Work task ->
With the material below, print exactly the lines between the line holding "Task: Click on the El resplandor" and the line holding "Locate an element", inclusive. Add nothing else.

Data records ->
%%

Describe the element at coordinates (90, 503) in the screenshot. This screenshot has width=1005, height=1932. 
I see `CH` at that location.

%%
%%

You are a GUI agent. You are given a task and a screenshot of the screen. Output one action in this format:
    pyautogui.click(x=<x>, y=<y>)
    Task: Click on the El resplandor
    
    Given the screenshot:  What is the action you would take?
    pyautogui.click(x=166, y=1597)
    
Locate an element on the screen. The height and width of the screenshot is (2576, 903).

%%

Exercise result ->
    Task: Click on the El resplandor
    
    Given the screenshot:  What is the action you would take?
    pyautogui.click(x=166, y=1597)
    
Locate an element on the screen. The height and width of the screenshot is (2576, 903).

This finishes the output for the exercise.